Scrapy Integration
This tutorial uses the Python web scraping framework Scrapy.
Step 1: Install the framework
pip install scrapy scrapoxy
Step 2: Retrieve project credentials
- Open Scrapoxy User interface, and go to the project
Settings
; - Remember the project's
Username
; - Remember the project's
Password
.
Step 3: Create a new project
Create a new Scrapy project:
scrapy startproject myproject
cd myproject
And add a new spider:
scrapy genspider myspider mydomain.com
Step 4: Add Scrapoxy usage
Edit myproject/settings.py
and modify the following lines:
ADDONS = {
'scrapoxy.Addon': 100,
}
SCRAPOXY_MASTER = "http://localhost:8888"

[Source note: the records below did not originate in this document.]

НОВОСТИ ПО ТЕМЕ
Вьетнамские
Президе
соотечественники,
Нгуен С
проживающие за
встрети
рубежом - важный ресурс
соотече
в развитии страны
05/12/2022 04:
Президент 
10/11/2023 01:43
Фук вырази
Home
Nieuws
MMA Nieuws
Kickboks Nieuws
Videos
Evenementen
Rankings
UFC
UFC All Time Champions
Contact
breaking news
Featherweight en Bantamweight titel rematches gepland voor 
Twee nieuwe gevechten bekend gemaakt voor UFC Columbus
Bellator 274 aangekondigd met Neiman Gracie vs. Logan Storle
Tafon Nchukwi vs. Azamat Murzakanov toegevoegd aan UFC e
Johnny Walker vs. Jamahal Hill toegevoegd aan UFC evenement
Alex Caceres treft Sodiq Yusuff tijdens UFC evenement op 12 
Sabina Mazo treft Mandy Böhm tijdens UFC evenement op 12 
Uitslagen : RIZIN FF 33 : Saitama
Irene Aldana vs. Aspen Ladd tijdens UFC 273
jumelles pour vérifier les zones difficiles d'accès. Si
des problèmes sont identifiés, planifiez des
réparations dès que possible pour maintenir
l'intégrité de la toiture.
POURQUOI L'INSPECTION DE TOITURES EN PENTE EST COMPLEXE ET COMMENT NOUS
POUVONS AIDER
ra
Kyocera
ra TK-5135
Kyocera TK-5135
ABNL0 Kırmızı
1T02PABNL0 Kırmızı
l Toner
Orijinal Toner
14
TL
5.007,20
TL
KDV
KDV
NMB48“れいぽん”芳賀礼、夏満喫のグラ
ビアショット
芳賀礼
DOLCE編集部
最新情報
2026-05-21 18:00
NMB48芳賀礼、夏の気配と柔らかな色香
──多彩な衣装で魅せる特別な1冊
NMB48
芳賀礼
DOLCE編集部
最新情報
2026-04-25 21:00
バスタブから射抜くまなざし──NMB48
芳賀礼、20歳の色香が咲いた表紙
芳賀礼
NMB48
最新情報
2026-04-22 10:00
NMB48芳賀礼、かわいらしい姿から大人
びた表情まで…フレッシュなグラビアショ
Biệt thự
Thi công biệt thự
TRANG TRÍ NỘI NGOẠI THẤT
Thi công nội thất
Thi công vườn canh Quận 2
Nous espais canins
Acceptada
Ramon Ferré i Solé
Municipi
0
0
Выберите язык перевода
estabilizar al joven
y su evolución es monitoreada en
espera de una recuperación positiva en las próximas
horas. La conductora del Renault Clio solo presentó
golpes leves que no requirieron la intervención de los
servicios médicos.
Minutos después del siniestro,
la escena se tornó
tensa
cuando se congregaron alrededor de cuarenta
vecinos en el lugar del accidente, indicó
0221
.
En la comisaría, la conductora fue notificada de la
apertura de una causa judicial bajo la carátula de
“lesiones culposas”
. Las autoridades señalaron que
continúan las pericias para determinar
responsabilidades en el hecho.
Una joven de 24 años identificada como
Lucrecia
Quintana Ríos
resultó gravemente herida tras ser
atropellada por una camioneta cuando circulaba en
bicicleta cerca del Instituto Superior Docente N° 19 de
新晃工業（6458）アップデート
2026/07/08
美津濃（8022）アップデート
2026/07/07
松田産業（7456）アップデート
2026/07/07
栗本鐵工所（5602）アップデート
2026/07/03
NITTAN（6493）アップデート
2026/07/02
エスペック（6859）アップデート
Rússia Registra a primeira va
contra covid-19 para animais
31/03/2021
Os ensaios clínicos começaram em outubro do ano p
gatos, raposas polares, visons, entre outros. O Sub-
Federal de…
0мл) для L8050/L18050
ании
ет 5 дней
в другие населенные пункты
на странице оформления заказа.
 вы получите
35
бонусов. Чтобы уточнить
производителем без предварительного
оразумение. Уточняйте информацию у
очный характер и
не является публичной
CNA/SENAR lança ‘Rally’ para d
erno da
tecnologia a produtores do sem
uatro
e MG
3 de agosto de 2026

SCRAPOXY_API = "http://localhost:8890/api"
SCRAPOXY_USERNAME = "USERNAME"
SCRAPOXY_PASSWORD = "PASSWORD"
Replace USERNAME
and PASSWORD
by the credentials you copied earlier.
Step 5: Auto-scale the scraping session
Scrapy can scale and waits until enough proxies are online before starting a scraping session.
To modify this behavior, update myproject/settings.py
with the following configuration:
SCRAPOXY_WAIT_FOR_PROXIES = True
SCRAPOXY_MODE_START = 'HOT'
SCRAPOXY_MODE_RESTART = 'HOT'
SCRAPOXY_MODE_STOP = 'OFF'
SCRAPOXY_PROXIES_CHECK = 5 # Default is 10 seconds
Session Start (SCRAPOXY_MODE_START
)
When set to HOT
, Scrapoxy launches the necessary proxy instances as soon as a scraping session begins. Alternative values include WARM
, COLD
, or None
to disable automatic startup.
Session Restart (SCRAPOXY_MODE_RESTART
)
This setting forces Scrapoxy to adjust the current mode to the specified one (HOT
, WARM
, COLD
, or None
to disable) if a mismatch is detected during the session.
Session Stop (SCRAPOXY_MODE_STOP
)
With this parameter set to OFF
, Scrapoxy shuts down proxy instances at the end of the session.
The last setting is disabled by default since terminating instances while multiple spiders are active can be risky; in such cases, the auto-scale down feature of Scrapoxy is recommended (see Auto Scale Up).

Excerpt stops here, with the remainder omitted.